Women will make up majority in Colorado legislature

Colorado is set to become the second state in the country where women constitute a majority in the legislature.
(from left to right) Andrew Boesenecker Co-Whip, Iman Jodeh Co-Whip, Monica Duran House Majority Leader-elect, Julie McCluskie Speaker-designate, Jennifer Bacon Assistant Majority Leader-elect, Brianna Titone Co-Caucus Chair, and Mandy Lindsay Co-Caucus Chair at the Colorado State Capitol in Denver (Courtesy of Colorado House Democrats)

Colorado is set to become the second state in the country to elect a majority female legislature, with the midterm elections on track to contribute to a slow but steady increase in the number of female state lawmakers nationwide.

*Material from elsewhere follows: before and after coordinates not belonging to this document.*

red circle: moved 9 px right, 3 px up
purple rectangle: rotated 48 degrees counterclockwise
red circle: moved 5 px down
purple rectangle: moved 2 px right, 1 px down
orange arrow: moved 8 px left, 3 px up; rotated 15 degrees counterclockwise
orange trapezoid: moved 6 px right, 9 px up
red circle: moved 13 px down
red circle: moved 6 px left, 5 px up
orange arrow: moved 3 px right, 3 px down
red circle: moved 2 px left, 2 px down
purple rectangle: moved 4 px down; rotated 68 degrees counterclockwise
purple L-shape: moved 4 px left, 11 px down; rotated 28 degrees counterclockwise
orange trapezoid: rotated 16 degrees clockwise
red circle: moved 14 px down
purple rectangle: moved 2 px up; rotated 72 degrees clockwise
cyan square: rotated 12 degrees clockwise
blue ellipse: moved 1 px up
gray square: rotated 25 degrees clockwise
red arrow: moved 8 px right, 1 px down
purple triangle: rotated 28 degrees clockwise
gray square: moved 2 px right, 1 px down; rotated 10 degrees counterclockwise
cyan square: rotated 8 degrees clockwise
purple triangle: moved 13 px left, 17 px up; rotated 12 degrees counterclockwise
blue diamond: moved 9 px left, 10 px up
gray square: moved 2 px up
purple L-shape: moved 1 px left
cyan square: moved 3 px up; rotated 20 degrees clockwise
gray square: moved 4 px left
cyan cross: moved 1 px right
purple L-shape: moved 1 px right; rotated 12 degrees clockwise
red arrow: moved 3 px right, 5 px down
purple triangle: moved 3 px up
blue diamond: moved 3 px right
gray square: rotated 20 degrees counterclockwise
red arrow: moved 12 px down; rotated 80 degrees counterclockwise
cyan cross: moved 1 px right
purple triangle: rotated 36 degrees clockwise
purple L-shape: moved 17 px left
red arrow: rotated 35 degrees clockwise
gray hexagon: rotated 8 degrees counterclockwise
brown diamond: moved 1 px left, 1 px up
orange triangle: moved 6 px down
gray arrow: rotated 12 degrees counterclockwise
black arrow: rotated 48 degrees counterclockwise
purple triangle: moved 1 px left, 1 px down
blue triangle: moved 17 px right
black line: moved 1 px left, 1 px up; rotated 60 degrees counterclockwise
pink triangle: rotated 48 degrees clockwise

In Colorado, the most recent race call made Eliza Hamrick (D), a teacher who ran in a suburban Denver state House district, the 50th woman elected out of 100 total members in the House and Senate. The expected victory by Janice Marchman (D), also a teacher, in a Colorado Springs-area state Senate race would bring the legislature to a record 51% female representation.

Women are also set to hold the top three leadership positions in the state House for the first time in the state’s history. The Democratic caucus elected Reps. Julie McCluskie as speaker, Monica Duran as majority leader, and Jennifer Bacon as assistant majority leader.

“For the first time in state history, Colorado celebrates a legislature with a majority of women lawmakers, and including the most diverse, female-led House leadership team to date,” Speaker-designate McCluskie said in a statement to Pluribus News. “Together, we’re moving Colorado forward with bold new ideas and diverse representation that stretches from our cities to our mountain and rural communities. I couldn’t be more proud to lead a caucus that reflects the state we all love.”

The state will reach the landmark more than 150 years after it became the first state in the country to elect a woman to its legislature.

“It took a lot of work by a lot of women,” said state Sen. Faith Winter (D), who has been part of several groups that train and support Democratic women running for office, including Emerge Colorado, where she served as executive director.

Winter said she inherited a bookcase in her office affixed with an old bumper sticker declaring that the state would reach parity in the 2000 elections, a deadline it blew through.

“The story across the country has been, there was the old boys’ network. We have intentionally formed — and worked hard in creating — a network that empowers women,” Winter said.

Nevada is the only other state where women have made up the majority in the legislature, which they’ll continue to do in 2023. Single chambers in other states have had female majorities, including Colorado, where women held the majority of state House seats before the midterm elections.

“Reaching this milestone is just one measure of progress for women’s political representation, giving us the opportunity to talk about what gender parity in politics actually looks like when it is so rare nationwide and across levels of office,” said Kelly Dittmar of the Center for American Women and Politics at Rutgers University.

Dittmar said Nevada and Colorado are reminders “that women remain underrepresented in 48 state legislatures nationwide” and “that political power in the country remains in the hands of men because these cases are the exception to the norm.”

Women are expected to hold about 32% of state legislative seats in 2023, although dozens of races are still uncalled, said Martha Saenz, the associate director of the Women’s Legislative Network at the National Conference of State Legislatures. That is a nearly 2% jump from the previous year, due in part to increases in the number of Republican women elected in Florida, Idaho, Kentucky and Ohio. Nebraska, which has a nonpartisan state legislature, also saw a bump in the number of women elected.

There has been a steady increase in female state legislative representation every year since the 1970s, with the exception of 2018, Saenz said. That year there was a huge uptick in Democratic women running at every level of government in response to the 2016 election of former President Donald Trump.